A reader recently expressed frustration that there is so much information on the Internet about querying and how to do so properly, but so little about what to do next. What happens once the author-agent relationship is established and what can you do if problems arise?

Now, I’ve written a number of posts on how to handle the situation when the agent stops responding and you’re hearing nothing, but what if it hasn’t gotten quite that bad yet. I’m sure a number of you will have specific questions, but I’ve tried to come up with some information here on my own.

When getting that first offer of representation, you have already established a relationship with an agent. It might not be the person you ultimately agree to hire as your agent (because presumably you’re using this fabulous opportunity to shop around for just the right person), but it is the time to begin your relationship. To find out how the agent works and to get a sense for whether or not the two of you will be compatible.

I’ve said it over and over, but I’m not sure I’ve ever said it quite so simply: The key to a successful author-agent relationship is communication. Now, I realize that communication only works if it’s coming from both sides, but someone needs to start somewhere. It’s the rare agent who will make all the initial contact with an author. We have many authors, you have one agent. Because of that I advise all of my clients to contact me as often as they want about whatever they are wondering about. I get emails and phone calls all the time from clients about the status of their submissions, concerns about the direction of their publishing careers, advice on what to write about on the blog, confirmation of gossip and rumors, just to touch base, to tell a funny story, or to make sure I still think they are great. And of course any time I have information or news to share with my clients I pass it along.

Part of what I try to remember to do when signing a client is to get a feel for career goals. Unfortunately, in the excitement of signing a new client and enthusiasm for the project we’re currently working on, sometimes that information gets pushed aside momentarily. Eventually, though, the conversation happens and needs to happen and I think it’s wonderful when it comes from the client. I have a number of clients who actually write up business plans and goal lists for themselves and their careers. If you do that, don’t hesitate to share it with your agent. An agent can work best for you if she knows exactly what you want and what you need. So don’t be afraid to let her know that.

If you have specific ideas of what an agent should be you need to talk to your agent about that before you sign on the dotted line. Do you think an agent should be available 24/7 no matter what? Ask your potential agent how she handles communication. Better yet, get in touch with some of her clients and ask them. Ask the tough questions, not only how the agent handles such things, but also what some of her negatives might be. I know a number of my more recent clients talked with more long-standing clients before signing. They weren’t hard to find, just search our Web site or Publishers Lunch.

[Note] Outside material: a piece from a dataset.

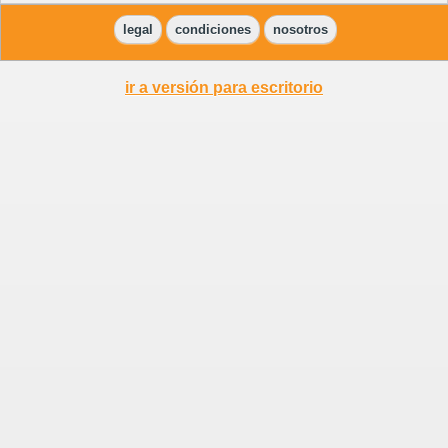
legal
condiciones
nosotros
ir a versión para escritorio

But what if you did all of that and still there are problems: suddenly the agent is not following through on what you felt she had promised, or you just don’t feel you’re connecting. What next?

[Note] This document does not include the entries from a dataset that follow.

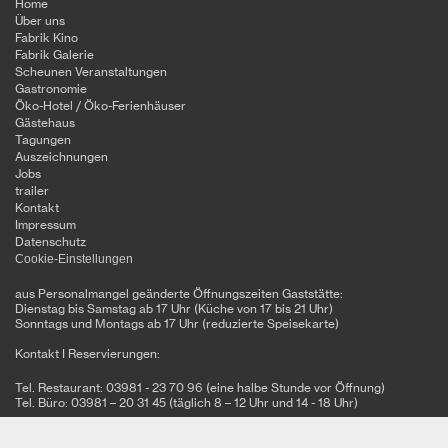
Home
Über uns
Fabrik Kino
Fabrik Galerie
Scheunen Veranstaltungen
Gastronomie
Öko-Hotel / Öko-Ferienhäuser
Gästehaus
Tagungen
Auszeichnungen
Jobs
trailer
Kontakt
Impressum
Datenschutz
Cookie-Einstellungen
aus Personalmangel geänderte Öffnungszeiten Gaststätte:
Dienstag bis Samstag ab 17 Uhr (Küche von 17 bis 21 Uhr)
Sonntags und Montags ab 17 Uhr (reduzierte Speisekarte)
Kontakt I Reservierungen:
Tel. Restaurant: 03981 - 23 70 96 (eine halbe Stunde vor Öffnung)
Tel. Büro: 03981 – 20 31 45 (täglich 8 – 12 Uhr und 14 - 18 Uhr)
Alte Kachelofenfabrik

Not Keeping Promises Agent: You’ve been told repeatedly that she’ll get back to you in a week and that was four months ago. You know that your submission is on hold, because she has promised revisions, and it’s beyond frustrating. What do you do? You have a very frank talk. Assuming she is returning phone calls and emails, you get in touch and tell her that you have some concerns with the length of time it’s taking to get your book out on submission. And then you need to judge whether her reaction was the right one or not. A good agent will explain what happened, apologize, and follow through finally on getting back to you in that week, or at least in a realistic time. If she’s not receptive, maybe it’s time to consider getting out before you’ve wasted more time.

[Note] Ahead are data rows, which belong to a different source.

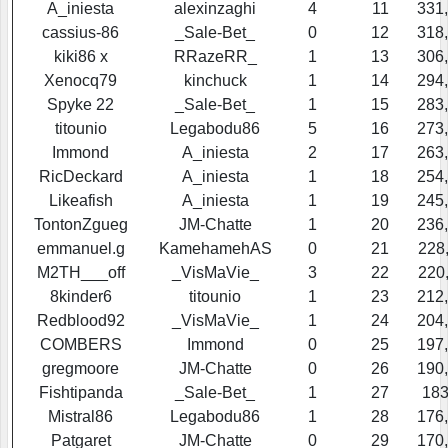
A_iniesta
alexinzaghi
4
11
331
cassius-86
_Sale-Bet_
0
12
318
kiki86 x
RRazeRR_
1
13
306
Xenocq79
kinchuck
1
14
294
Spyke 22
_Sale-Bet_
1
15
283
titounio
Legabodu86
5
16
273
Immond
A_iniesta
2
17
263
RicDeckard
A_iniesta
1
18
254
Likeafish
A_iniesta
1
19
245
TontonZgueg
JM-Chatte
1
20
236
emmanuel.g
KamehamehAS
0
21
228
M2TH___off
_VisMaVie_
3
22
220
8kinder6
titounio
1
23
212
Redblood92
_VisMaVie_
1
24
204
COMBERS
Immond
0
25
197
gregmoore
JM-Chatte
0
26
190
Fishtipanda
_Sale-Bet_
1
27
183
Mistral86
Legabodu86
1
28
176
Patgaret
JM-Chatte
0
29
170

Not Following-Up Agent: Your work has been on submission, you’ve heard from three of the five publishers, but for some reason your agent refuses to follow up with the other two publishers. What is going on? Following up is an uncomfortable business. No one wants to be a nag. Unfortunately, that’s part of an agent’s job. Again, you need to pick up the phone and possibly get very firm with your agent. You need to explain that one of the reasons you need an agent is to do those things you don’t like to do, including nag editors.

Making Decisions Agent: You have an offer from a publisher! Yippeee! What next? Well, it seems that your agent is going along without talking to you and making all of the decisions without you. Some authors are fine with this, others aren’t. When your agent calls to tell you an offer is on the table, your job is to find out what’s next. What is her plan and what do you need to do? Ask pointed questions: How is she going to negotiate this? What are her thoughts on the other publishers who still have the material? And you need to share: What are your thoughts?

Not Following-Through Agent: All of those promises that were made before signing on the dotted line seem to have been nothing but words. None of those things are now happening. Again, it’s time for a conversation. If the answers aren’t satisfactory, you need to determine what’s next for you and your career.

These examples are obviously extreme. In the grand scheme of things most of you should have wonderful experiences. You hopefully found an agent you really connect and feel comfortable with. The two of you have devised a plan for what’s next—maybe revisions on your manuscript, a discussion of where and who to submit to, and a submission plan—and you are either in the middle of revisions or happily writing your next book, one you’ve discussed with your agent.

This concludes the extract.